### Task description
Look through the entries that follow and count the lines with the word "תעסוקתיים". The reply is that number alone.
____________
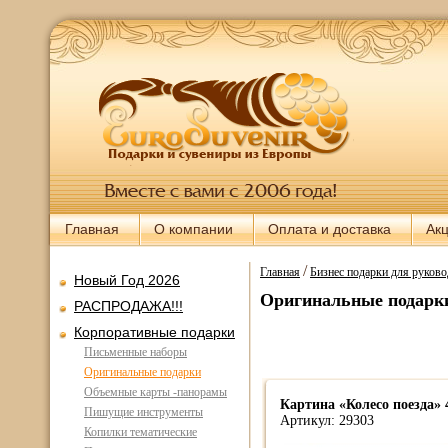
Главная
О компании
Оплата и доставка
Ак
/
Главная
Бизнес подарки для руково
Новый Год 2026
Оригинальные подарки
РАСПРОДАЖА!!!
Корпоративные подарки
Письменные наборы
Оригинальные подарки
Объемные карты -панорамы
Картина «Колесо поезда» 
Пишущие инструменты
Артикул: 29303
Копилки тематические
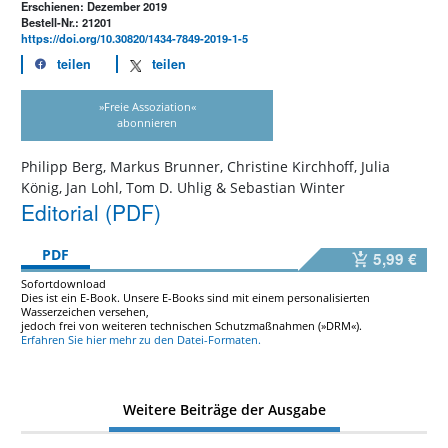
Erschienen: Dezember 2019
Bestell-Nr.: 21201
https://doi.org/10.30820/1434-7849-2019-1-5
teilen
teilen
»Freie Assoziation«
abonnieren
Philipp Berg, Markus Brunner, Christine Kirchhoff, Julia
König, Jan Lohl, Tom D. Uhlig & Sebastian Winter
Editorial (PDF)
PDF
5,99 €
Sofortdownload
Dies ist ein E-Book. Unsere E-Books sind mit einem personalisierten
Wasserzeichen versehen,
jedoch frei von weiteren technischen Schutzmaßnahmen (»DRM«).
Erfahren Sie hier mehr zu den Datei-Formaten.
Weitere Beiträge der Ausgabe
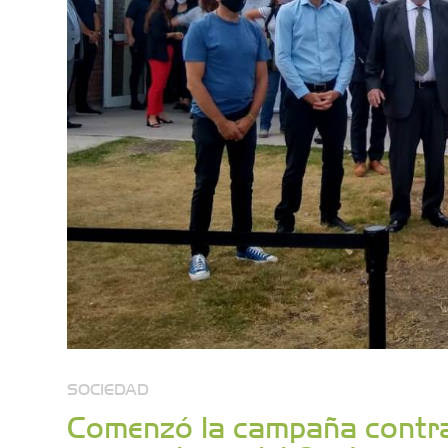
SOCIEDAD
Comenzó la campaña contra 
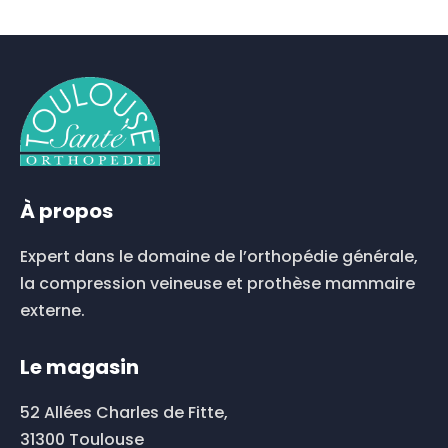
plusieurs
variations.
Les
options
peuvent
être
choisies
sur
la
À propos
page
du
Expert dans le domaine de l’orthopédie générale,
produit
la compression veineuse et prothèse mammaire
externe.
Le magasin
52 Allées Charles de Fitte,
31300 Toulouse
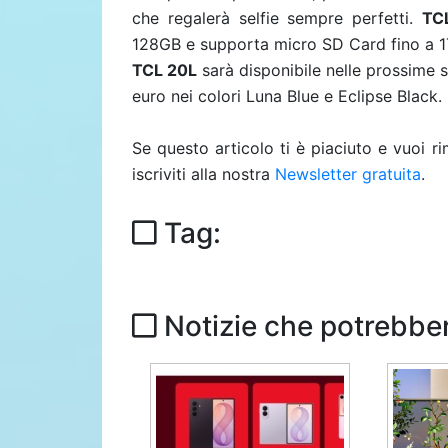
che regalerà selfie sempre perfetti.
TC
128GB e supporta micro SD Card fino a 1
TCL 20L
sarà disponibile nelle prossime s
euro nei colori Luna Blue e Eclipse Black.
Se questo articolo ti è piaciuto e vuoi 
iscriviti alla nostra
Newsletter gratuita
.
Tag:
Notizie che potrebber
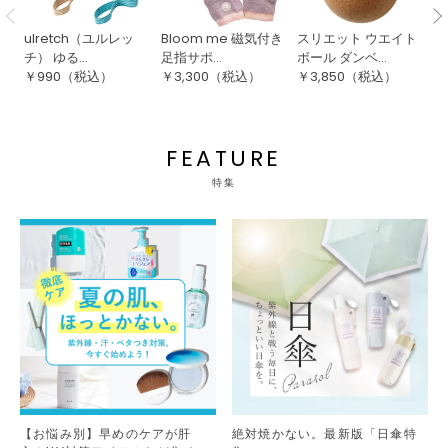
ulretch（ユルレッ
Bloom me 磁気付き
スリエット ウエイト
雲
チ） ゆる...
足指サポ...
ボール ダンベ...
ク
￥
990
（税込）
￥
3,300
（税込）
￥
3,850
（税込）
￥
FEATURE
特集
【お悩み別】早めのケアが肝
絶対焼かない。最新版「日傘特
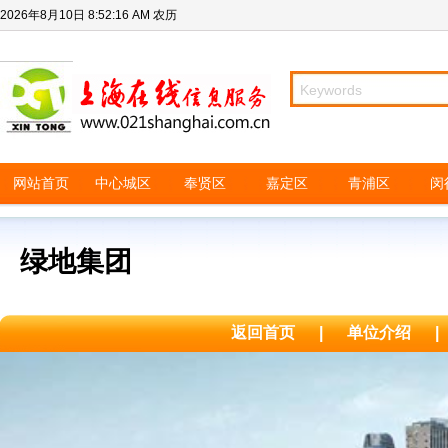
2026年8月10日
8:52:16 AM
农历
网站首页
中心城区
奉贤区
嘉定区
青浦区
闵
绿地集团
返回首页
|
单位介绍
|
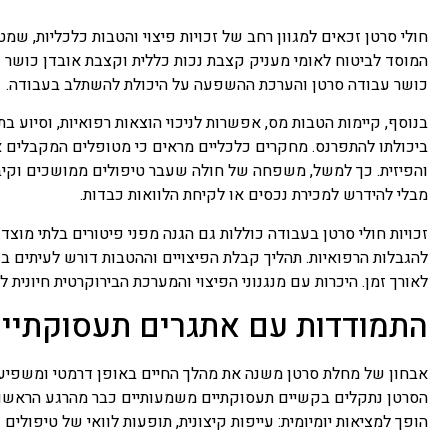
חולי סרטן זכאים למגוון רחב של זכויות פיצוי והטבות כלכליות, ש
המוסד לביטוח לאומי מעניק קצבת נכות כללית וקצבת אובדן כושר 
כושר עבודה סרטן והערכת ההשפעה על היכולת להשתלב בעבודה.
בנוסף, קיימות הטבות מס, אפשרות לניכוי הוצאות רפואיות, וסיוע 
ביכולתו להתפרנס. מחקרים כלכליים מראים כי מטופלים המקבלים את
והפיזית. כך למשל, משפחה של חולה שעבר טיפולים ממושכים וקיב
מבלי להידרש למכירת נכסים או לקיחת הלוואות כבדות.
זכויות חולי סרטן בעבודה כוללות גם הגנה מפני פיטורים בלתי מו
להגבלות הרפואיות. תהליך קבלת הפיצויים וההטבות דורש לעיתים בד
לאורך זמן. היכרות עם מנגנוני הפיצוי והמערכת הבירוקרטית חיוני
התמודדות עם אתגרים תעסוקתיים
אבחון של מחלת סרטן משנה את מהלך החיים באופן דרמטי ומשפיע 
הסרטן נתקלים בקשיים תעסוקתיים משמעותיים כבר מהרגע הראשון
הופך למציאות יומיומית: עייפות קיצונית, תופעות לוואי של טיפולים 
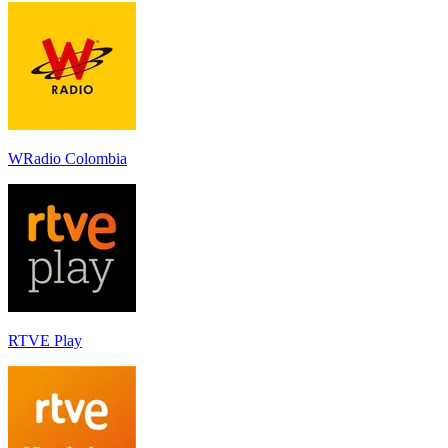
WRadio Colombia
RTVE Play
____________
### Output below
2